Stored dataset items

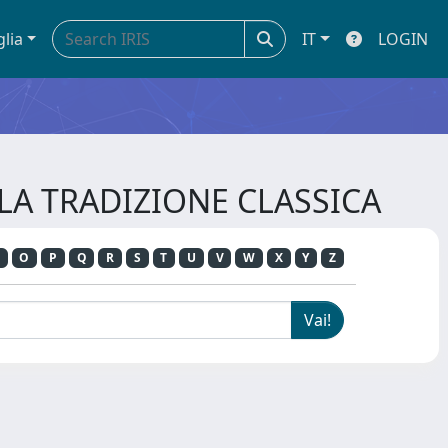
glia
IT
LOGIN
LLA TRADIZIONE CLASSICA
O
P
Q
R
S
T
U
V
W
X
Y
Z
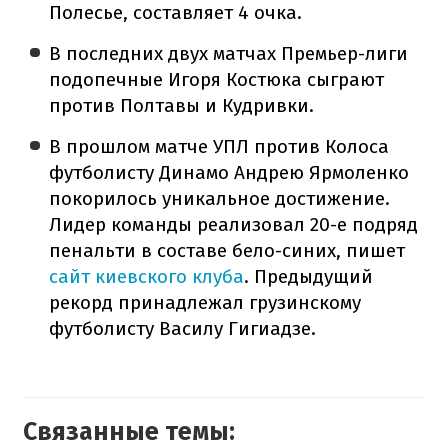
Полесье, составляет 4 очка.
В последних двух матчах Премьер-лиги
подопечные Игоря Костюка сыграют
против Полтавы и Кудривки.
В прошлом матче УПЛ против Колоса
футболисту Динамо Андрею Ярмоленко
покорилось уникальное достижение.
Лидер команды реализовал 20-е подряд
пенальти в составе бело-синих, пишет
сайт киевского клуба
. Предыдущий
рекорд принадлежал грузинскому
футболисту Василу Гигиадзе.
Связанные темы:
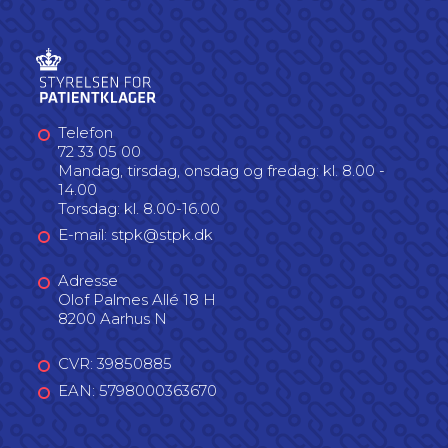
Telefon
72 33 05 00
Mandag, tirsdag, onsdag og fredag: kl. 8.00 -
14.00
Torsdag: kl. 8.00-16.00
E-mail: stpk@stpk.dk
Adresse
Olof Palmes Allé 18 H
8200 Aarhus N
CVR: 39850885
EAN: 5798000363670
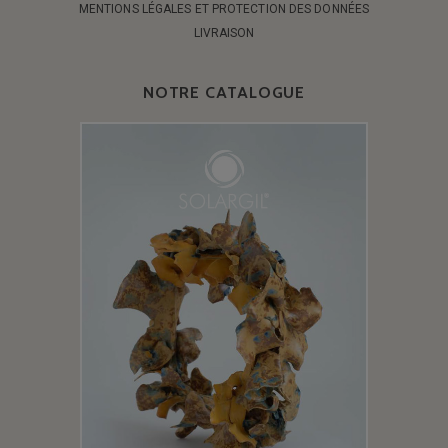
MENTIONS LÉGALES ET PROTECTION DES DONNÉES
LIVRAISON
NOTRE CATALOGUE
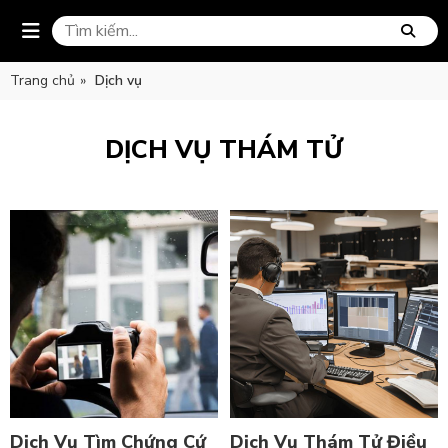
Trang chủ
»
Dịch vụ
DỊCH VỤ THÁM TỬ
Dịch Vụ Tìm Chứng Cứ
Dịch Vụ Thám Tử Điều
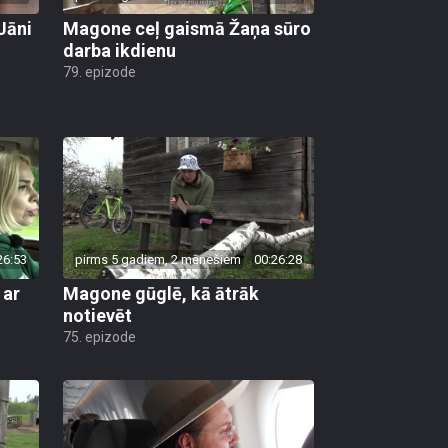
Jāni
Magone ceļ gaismā Žaņa sūro
darba ikdienu
79. epizode
26:53
pirms 5 gadiem, 2 mēnešiem
00:26:28
 ar
Magone gūglē, kā ātrāk
notievēt
75. epizode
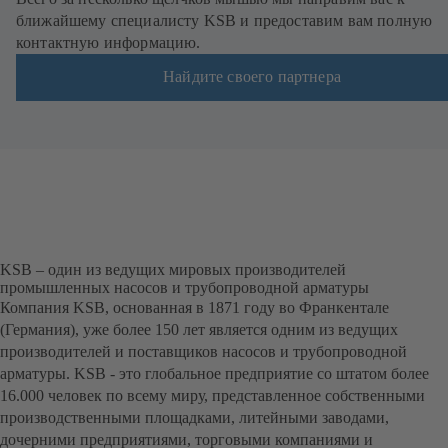
ближайшему специалисту KSB и предоставим вам полную
контактную информацию.
Найдите своего партнера
KSB – один из ведущих мировых производителей
промышленных насосов и трубопроводной арматуры
Компания KSB, основанная в 1871 году во Франкентале
(Германия), уже более 150 лет является одним из ведущих
производителей и поставщиков насосов и трубопроводной
арматуры. KSB - это глобальное предприятие со штатом более
16.000 человек по всему миру, представленное собственными
производственными площадками, литейными заводами,
дочерними предприятиями, торговыми компаниями и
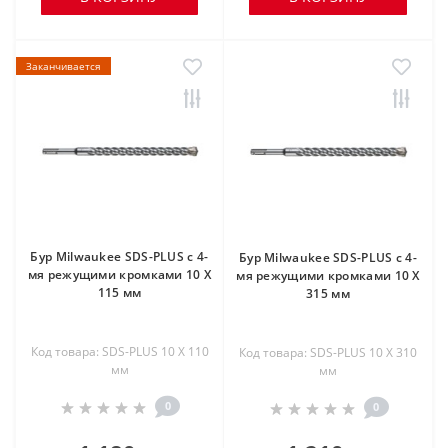
Заканчивается
Бур Milwaukee SDS-PLUS с 4-
Бур Milwaukee SDS-PLUS с 4-
мя режущими кромками 10 X
мя режущими кромками 10 X
115 мм
315 мм
Код товара: SDS-PLUS 10 X 110
Код товара: SDS-PLUS 10 X 310
мм
мм
0
0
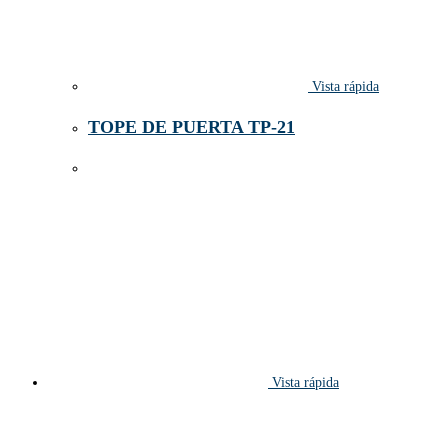
Vista rápida
TOPE DE PUERTA TP-21
Vista rápida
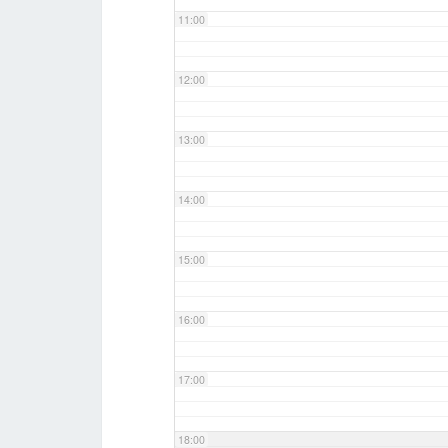
11:00
12:00
13:00
14:00
15:00
16:00
17:00
18:00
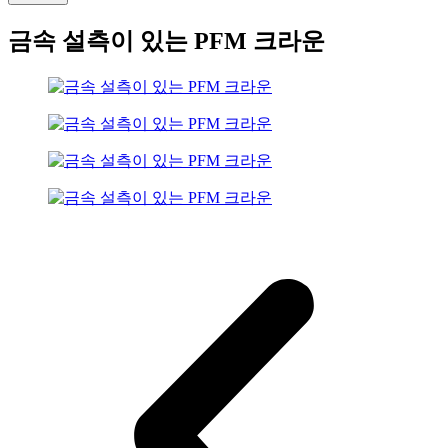
금속 설측이 있는 PFM 크라운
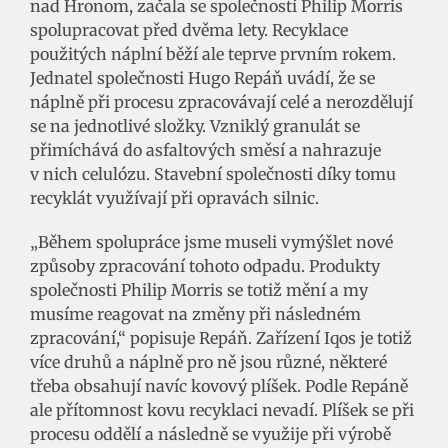
nad Hronom, začala se společností Philip Morris
spolupracovat před dvěma lety. Recyklace
použitých náplní běží ale teprve prvním rokem.
Jednatel společnosti Hugo Repáň uvádí, že se
náplně při procesu zpracovávají celé a nerozdělují
se na jednotlivé složky. Vzniklý granulát se
přimíchává do asfaltových směsí a nahrazuje
v nich celulózu. Stavební společnosti díky tomu
recyklát využívají při opravách silnic.
„Během spolupráce jsme museli vymýšlet nové
způsoby zpracování tohoto odpadu. Produkty
společnosti Philip Morris se totiž mění a my
musíme reagovat na změny při následném
zpracování,“ popisuje Repáň. Zařízení Iqos je totiž
více druhů a náplně pro ně jsou různé, některé
třeba obsahují navíc kovový plíšek. Podle Repáně
ale přítomnost kovu recyklaci nevadí. Plíšek se při
procesu oddělí a následně se využije při výrobě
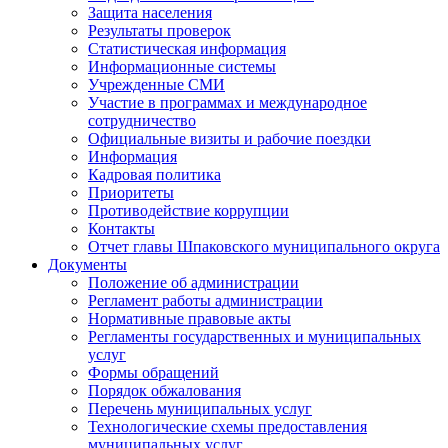
Защита населения
Результаты проверок
Статистическая информация
Информационные системы
Учрежденные СМИ
Участие в программах и международное
сотрудничество
Официальные визиты и рабочие поездки
Информация
Кадровая политика
Приоритеты
Противодействие коррупции
Контакты
Отчет главы Шпаковского муниципального округа
Документы
Положение об администрации
Регламент работы администрации
Нормативные правовые акты
Регламенты государственных и муниципальных
услуг
Формы обращений
Порядок обжалования
Перечень муниципальных услуг
Технологические схемы предоставления
муниципальных услуг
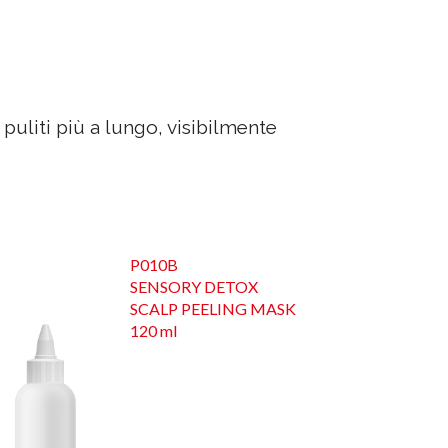
li puliti più a lungo, visibilmente
P010B
SENSORY DETOX
SCALP PEELING MASK
120 ml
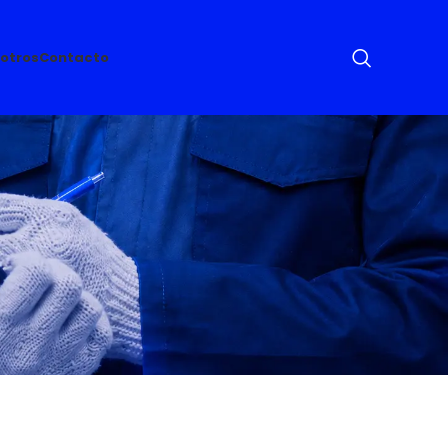
otros
Contacto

▶ TASK STATEMENT
Please count up the lines above that include the string "футболисту" and respond with the total alone.

▶ OUTPUT BELOW
2